== EXERCISE DATA

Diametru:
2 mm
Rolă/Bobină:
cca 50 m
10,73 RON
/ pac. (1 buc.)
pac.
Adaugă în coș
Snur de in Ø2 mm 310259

====
== EXERCISE DATA

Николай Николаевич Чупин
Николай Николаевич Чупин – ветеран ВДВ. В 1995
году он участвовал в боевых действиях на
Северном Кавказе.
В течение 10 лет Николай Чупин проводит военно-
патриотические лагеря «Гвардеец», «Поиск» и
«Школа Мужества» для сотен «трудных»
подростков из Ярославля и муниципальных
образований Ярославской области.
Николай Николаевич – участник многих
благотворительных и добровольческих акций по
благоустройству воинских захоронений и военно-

====
== EXERCISE DATA

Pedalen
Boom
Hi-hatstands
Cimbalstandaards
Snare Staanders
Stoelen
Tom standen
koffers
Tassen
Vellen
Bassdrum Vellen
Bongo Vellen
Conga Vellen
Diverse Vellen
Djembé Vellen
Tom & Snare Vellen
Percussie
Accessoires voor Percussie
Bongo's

====

Note every line in the material with "Percussie" and copy it.

Percussie
Accessoires voor Percussie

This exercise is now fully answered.